#### [WORK REQUEST]
Would you please return only the lines from the one with "January 2023" through the last line of the records below, leaving the pictures out?

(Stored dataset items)
════════════════════
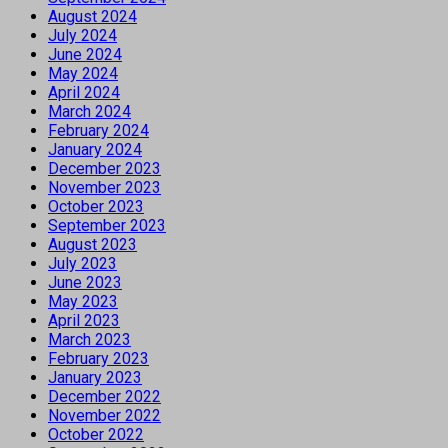
August 2024
July 2024
June 2024
May 2024
April 2024
March 2024
February 2024
January 2024
December 2023
November 2023
October 2023
September 2023
August 2023
July 2023
June 2023
May 2023
April 2023
March 2023
February 2023
January 2023
December 2022
November 2022
October 2022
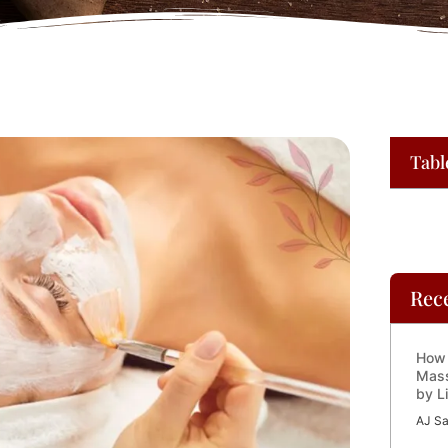
Tabl
Rec
How 
Mass
by L
AJ Sa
════════════════════
#### [RESPONSE]
January 2023
December 2022
November 2022
October 2022
Tabl
Rec
How 
Mass
by L
AJ Sa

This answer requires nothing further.